At any rate, Cherry enjoys conversing with her kids, and their friends, around the kitchen table. "I'm sure that sometimes I pretend like I know more than I do," she jokes. "But I'm also not gonna degrade my journey. I'm absolutely allergic to this kind of weird ageist thing; that youth is the only thing that matters – it's like the well of youth that we all have to try and just keep drinking out of… It's like, 'No.' We live this life to actually honour our journey. As much as I love and honour where someone is when they're 21, I'm really glad that I'm not doing it!"
Cherry continues to record cross-generational music. In 2020 she featured on The Avalanches' bop Wherever You Go with the Sydney electro-tropster CLYPSO and Jamie xx, describing the Australians' cosmic trip hop opus We Will Always Love You as "wild". "I absolutely love it." Cherry met the duo at her Melbourne concert the year prior, instantly bonding ("You know when people seem very familiar?"). She eventually laid down her vocals remotely while staying at the family escape in rural Sweden.

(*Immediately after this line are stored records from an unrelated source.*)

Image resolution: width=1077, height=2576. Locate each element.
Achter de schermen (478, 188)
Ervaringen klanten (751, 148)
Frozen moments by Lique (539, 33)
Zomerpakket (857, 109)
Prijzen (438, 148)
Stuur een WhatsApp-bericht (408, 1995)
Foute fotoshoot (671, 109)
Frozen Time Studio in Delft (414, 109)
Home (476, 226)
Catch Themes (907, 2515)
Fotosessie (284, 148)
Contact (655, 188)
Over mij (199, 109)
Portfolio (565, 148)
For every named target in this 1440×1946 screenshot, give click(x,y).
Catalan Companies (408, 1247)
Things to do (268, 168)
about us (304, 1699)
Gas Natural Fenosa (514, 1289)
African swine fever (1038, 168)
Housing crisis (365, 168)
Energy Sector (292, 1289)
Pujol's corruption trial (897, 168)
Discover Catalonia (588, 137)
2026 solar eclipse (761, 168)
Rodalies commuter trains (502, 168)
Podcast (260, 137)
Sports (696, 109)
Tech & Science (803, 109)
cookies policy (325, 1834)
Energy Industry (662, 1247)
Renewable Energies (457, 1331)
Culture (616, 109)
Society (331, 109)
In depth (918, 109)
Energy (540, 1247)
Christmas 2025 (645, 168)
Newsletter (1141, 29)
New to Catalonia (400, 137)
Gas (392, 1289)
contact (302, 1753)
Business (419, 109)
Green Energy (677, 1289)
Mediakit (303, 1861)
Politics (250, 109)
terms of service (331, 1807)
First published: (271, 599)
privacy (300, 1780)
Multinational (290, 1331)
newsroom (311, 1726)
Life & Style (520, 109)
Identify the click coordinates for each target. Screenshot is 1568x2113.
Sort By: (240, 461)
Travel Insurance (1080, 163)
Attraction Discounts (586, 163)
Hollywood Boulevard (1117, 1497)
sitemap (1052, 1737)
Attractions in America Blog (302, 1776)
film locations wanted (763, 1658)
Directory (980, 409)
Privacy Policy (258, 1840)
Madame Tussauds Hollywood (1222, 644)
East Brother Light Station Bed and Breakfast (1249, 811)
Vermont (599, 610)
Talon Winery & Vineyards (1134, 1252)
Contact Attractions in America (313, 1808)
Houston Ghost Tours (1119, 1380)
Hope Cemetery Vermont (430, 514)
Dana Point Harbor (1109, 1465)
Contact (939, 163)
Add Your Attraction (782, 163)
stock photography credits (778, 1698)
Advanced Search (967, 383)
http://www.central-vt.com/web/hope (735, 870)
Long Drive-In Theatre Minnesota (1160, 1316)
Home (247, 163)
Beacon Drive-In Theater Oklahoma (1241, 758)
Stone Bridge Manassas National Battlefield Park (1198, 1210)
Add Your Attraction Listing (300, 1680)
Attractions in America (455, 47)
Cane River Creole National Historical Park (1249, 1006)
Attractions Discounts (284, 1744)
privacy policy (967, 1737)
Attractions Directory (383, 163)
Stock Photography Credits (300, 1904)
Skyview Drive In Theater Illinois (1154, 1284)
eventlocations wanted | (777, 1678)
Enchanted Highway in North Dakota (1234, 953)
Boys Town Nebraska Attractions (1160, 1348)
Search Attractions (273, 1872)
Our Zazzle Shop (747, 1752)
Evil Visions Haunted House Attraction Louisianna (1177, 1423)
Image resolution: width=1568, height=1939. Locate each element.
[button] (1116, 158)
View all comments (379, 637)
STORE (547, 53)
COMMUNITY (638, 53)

Cherry is already contemplating another album, even as she prepares her upcoming autobiography A Thousand Threads. "I've been writing a lot and working on something that's gonna become a book," Cherry states. "But now I'm just like, 'I really need to make some music.' And, I guess, in theory, I need to get my shit together."
Cherry has experienced that peculiar sense of suspended temporality emerging from what she theatrically enunciates as "The Pandemic". The musician admires those acts who were industrious amid lockdown, but she couldn't emulate them, rendering Versions more inspiring again. "I was just needing to process – I wasn't in such a creative place," Cherry concludes. "I need to come out of things and look back in to talk about them, because I think I create kind of stories out of things after; when I can put them in a little room and put little people in and move them around. But now I'm ready, I think, to go in the studio. I miss it."